Recipe: Quiche with green vegetables

Quiche with green vegetables: Quiche bil-ħaxix aħdar

Aqra din ir-riċetta bil-Malti: Quiche bil-ħaxix aħdar

In this recipe we use three types of vegetables: broccoli, marrows and peas. If you prefer, you can change one of the ingredients with another type of green vegetable.

Preparation: 20 min

Total time: 1 hour 25 min

Serves: 8 persons


  • 500 g short crust pastry
  • 25 g Parmesan cheese, grated
  • 30 g pine nuts, roasted
  • Handful of fresh basil leaves
  • 2 tsp lemon juice
  • 2 tbsp olive oil
  • 2 long marrows, divided lengthwise then thinly sliced
  • 200 g broccoli florets, small
  • 6 eggs
  • 250 ml chicken or vegetable stock
  • 85 ml double cream
  • 100 g frozen peas

You will also need a bag of dried beans, any kind will do; they will be used to hold the pastry in place while blind baking. You may keep a bag of beans for this sole purpose in the fridge to use as required.

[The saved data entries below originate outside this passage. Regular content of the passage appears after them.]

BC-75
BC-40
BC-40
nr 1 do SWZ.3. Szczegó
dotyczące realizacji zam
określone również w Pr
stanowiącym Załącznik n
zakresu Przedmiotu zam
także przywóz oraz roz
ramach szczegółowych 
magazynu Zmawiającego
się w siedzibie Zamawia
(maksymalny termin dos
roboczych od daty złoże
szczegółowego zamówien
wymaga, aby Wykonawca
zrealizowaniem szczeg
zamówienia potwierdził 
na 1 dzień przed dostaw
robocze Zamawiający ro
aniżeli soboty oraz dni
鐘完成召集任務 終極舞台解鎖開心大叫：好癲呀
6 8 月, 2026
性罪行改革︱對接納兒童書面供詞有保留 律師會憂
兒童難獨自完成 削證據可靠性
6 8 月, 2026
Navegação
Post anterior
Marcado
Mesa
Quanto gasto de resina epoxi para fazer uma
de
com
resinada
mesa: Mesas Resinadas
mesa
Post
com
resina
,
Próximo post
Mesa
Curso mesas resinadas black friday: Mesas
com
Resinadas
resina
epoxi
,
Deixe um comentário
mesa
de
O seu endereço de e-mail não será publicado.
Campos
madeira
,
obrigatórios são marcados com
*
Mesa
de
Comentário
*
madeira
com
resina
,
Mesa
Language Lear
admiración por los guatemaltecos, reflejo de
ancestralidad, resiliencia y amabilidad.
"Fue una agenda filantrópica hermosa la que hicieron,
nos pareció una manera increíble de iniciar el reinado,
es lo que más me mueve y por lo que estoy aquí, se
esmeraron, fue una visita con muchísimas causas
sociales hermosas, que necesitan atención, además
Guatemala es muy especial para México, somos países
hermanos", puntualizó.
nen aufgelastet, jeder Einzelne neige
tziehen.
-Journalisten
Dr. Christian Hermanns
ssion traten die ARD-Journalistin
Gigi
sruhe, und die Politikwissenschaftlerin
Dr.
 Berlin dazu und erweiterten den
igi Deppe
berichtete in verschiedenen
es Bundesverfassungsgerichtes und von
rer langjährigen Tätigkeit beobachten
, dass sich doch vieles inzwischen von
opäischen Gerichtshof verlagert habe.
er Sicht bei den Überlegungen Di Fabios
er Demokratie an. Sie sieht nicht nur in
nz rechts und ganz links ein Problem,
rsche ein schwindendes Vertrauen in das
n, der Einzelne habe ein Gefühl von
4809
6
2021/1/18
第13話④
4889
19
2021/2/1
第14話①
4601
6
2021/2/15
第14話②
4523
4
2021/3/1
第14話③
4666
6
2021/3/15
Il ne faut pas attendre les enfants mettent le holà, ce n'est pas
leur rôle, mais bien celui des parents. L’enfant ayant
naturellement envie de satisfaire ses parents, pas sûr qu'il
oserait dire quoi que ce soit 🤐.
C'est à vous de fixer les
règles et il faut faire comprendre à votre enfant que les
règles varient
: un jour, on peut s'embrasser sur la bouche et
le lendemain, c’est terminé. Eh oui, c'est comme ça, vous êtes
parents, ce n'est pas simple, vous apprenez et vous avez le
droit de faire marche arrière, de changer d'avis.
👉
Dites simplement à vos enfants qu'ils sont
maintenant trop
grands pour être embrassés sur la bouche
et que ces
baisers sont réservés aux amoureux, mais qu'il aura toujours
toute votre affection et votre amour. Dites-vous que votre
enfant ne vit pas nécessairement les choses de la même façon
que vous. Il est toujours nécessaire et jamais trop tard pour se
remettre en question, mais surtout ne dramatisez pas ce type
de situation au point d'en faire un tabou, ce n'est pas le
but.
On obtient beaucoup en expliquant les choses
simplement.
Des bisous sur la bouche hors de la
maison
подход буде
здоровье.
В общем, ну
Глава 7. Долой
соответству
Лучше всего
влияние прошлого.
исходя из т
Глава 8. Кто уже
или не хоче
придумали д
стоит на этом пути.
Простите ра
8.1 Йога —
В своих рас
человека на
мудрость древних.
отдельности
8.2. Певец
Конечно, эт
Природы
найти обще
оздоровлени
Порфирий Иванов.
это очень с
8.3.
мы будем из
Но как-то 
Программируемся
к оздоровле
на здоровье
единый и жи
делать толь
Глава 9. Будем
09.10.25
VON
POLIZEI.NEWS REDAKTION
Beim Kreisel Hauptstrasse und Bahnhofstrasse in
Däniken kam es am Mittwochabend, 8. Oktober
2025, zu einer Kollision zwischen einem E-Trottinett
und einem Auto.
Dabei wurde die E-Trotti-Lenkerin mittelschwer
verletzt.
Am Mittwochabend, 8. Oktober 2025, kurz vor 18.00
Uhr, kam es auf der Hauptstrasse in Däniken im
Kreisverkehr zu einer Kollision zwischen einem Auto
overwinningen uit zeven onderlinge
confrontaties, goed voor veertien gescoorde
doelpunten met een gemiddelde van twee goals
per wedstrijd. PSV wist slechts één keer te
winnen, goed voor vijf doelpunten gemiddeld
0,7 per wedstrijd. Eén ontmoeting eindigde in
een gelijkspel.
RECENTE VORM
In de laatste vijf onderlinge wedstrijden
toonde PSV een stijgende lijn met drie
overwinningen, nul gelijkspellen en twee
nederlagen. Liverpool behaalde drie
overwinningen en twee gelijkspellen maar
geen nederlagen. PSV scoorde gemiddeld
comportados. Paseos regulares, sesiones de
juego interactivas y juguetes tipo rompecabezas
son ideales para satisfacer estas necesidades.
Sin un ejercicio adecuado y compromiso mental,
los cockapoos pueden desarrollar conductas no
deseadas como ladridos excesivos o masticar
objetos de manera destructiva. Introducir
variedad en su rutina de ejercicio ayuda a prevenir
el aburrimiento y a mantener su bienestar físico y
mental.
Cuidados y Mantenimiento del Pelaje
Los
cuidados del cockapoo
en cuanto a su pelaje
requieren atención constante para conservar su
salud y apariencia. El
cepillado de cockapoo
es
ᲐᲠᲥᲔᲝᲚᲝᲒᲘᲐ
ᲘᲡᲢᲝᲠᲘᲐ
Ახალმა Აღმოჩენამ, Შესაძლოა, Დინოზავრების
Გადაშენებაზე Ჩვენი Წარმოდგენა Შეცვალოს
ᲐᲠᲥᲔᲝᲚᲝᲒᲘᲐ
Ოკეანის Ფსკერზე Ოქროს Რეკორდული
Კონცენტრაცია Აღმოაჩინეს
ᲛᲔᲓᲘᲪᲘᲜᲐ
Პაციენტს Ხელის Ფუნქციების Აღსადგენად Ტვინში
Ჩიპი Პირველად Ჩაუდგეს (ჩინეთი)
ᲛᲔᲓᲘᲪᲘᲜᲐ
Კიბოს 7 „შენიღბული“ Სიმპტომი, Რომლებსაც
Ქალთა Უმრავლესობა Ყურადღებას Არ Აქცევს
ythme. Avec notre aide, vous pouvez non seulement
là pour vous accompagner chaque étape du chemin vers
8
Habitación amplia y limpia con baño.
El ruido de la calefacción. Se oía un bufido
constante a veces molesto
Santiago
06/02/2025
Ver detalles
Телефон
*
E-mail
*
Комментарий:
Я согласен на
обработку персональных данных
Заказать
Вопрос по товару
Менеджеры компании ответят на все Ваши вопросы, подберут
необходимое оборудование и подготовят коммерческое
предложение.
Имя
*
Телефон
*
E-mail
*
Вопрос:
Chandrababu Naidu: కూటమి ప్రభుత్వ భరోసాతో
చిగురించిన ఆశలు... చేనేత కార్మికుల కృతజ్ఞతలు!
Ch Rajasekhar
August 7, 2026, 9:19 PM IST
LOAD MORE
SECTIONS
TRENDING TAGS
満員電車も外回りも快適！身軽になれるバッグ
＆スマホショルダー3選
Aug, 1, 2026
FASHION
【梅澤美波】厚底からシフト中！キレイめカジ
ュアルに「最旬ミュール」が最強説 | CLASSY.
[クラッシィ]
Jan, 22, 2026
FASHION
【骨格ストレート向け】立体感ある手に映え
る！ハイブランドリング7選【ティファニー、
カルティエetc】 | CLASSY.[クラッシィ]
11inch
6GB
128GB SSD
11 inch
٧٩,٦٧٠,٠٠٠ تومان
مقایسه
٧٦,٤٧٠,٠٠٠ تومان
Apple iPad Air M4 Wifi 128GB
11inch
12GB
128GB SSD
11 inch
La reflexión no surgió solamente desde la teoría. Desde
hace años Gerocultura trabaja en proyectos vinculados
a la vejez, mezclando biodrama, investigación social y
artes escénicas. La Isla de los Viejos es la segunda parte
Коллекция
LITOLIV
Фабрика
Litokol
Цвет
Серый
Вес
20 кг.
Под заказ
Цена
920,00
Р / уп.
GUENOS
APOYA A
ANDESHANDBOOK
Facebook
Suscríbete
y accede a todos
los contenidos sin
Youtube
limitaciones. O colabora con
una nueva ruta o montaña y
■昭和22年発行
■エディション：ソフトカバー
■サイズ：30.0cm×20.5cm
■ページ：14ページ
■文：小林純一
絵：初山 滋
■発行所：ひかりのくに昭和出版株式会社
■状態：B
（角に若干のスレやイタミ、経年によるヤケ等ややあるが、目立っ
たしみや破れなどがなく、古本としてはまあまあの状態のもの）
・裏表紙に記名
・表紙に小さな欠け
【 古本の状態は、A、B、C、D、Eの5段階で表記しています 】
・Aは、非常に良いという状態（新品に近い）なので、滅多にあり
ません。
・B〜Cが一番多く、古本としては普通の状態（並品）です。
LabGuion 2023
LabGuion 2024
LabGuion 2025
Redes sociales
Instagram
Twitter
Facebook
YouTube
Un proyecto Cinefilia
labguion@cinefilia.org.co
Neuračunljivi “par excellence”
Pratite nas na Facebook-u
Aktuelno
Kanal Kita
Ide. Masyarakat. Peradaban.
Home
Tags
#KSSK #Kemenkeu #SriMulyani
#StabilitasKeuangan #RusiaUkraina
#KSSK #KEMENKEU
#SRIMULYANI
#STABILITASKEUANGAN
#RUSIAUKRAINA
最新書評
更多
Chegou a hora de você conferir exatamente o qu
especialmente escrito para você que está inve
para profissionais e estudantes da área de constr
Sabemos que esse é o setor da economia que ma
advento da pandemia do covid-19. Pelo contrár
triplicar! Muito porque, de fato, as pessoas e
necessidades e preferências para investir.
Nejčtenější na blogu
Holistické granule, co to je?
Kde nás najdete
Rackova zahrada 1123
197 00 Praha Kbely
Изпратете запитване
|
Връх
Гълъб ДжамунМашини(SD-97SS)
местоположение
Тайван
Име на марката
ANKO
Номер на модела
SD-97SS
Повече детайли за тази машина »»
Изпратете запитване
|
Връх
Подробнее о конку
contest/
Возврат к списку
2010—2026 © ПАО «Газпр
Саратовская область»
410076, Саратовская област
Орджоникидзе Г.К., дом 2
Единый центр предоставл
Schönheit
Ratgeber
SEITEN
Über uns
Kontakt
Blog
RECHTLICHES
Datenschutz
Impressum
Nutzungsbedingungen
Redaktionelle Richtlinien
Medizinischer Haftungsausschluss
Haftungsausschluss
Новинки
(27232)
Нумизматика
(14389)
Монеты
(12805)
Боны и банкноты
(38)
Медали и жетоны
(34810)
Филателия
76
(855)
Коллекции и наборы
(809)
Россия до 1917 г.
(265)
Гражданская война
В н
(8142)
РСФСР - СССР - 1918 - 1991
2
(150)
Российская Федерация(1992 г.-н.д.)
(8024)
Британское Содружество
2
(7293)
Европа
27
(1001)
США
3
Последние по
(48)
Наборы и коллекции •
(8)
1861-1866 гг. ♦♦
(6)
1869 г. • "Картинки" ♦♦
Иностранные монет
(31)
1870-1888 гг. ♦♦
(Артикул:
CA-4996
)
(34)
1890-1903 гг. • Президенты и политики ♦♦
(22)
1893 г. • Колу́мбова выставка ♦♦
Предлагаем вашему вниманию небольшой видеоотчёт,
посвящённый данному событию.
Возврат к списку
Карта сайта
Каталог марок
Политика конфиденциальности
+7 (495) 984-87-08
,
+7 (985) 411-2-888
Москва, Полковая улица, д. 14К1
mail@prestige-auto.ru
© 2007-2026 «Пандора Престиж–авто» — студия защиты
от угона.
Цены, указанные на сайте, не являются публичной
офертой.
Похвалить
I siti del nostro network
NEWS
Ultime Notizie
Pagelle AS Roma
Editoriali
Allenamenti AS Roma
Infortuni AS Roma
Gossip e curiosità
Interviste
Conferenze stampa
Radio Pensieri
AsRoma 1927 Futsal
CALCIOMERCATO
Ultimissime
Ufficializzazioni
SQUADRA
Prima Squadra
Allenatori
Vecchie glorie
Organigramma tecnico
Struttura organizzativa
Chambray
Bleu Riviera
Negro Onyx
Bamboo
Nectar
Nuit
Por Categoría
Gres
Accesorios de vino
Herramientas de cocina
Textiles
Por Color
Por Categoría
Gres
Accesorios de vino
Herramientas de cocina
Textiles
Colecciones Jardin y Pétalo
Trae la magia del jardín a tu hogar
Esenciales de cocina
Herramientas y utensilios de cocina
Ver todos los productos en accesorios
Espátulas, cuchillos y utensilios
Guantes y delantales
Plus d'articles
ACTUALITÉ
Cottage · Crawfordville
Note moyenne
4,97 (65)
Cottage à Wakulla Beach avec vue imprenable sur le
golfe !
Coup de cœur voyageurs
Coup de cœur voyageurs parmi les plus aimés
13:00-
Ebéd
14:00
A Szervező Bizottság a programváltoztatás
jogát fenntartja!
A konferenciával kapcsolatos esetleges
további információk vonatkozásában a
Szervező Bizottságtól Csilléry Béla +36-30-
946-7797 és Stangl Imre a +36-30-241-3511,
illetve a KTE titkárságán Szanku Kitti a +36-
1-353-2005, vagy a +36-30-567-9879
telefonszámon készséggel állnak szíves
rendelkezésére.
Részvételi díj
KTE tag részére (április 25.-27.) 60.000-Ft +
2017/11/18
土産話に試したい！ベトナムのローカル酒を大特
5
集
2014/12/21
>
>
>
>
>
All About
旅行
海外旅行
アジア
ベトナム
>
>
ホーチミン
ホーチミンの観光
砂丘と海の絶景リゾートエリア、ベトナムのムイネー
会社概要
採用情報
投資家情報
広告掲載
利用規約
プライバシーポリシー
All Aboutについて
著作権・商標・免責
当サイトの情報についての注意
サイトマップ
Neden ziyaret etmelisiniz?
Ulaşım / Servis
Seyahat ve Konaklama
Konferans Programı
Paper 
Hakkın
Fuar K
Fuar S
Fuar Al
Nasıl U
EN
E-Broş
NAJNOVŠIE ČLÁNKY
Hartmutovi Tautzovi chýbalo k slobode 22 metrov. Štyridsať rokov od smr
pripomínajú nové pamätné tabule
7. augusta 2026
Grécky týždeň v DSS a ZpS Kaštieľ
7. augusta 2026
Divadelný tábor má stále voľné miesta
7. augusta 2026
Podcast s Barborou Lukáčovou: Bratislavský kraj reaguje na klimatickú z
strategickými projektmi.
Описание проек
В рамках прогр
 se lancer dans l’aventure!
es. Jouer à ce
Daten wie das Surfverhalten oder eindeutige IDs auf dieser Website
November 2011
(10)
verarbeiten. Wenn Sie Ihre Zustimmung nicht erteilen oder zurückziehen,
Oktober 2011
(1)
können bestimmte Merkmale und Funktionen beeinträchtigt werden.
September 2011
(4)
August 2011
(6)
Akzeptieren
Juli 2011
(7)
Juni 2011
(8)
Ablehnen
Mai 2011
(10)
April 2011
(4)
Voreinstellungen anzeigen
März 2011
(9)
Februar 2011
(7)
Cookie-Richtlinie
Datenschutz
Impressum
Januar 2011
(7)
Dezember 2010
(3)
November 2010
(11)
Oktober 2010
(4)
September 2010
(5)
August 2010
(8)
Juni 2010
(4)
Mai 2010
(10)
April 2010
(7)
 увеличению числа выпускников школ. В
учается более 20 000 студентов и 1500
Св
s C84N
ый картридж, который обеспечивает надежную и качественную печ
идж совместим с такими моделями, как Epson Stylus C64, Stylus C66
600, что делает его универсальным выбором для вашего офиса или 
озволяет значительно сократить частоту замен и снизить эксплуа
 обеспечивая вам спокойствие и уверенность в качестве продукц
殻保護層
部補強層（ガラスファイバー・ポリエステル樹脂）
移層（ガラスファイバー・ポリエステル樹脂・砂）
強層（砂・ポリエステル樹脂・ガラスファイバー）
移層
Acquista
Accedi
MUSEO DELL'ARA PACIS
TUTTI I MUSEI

  1. Preheat oven to 200°C. 
  2. Grease a flat cake tin of 26 cm diameter with oil or butter.
  3. Open the dough sufficiently and line the tin with the dough.
  4. Pierce the bottom of the pastry with a fork, cover with baking paper and place the dried beans inside; bake for 15 minutes. Remove the beans and paper and bake for a further 10 minutes.
  5. Meanwhile, place the Parmesan cheese and the pine nuts in a food processor until the nuts are broken into small pieces. 
  6. Add the basil, the lemon juice and half the oil and combine into a paste.
  7. Heat the rest of the oil in a frying pan on moderate heat, fry the broccoli for 5 minutes or until they have softened a little. 
  8. Add the marrows and continue to fry for 5 minutes or until the vegetables start to brown.
  9. Reduce the oven temperature to 180°C.
  10. In a large bowl, beat the eggs and add the stock, double cream and basil paste; beat all together.
  11. Pour the egg mixture into the pastry and spread the vegetable mixture.
  12. Bake for 40 minutes or until the egg mixture is cooked.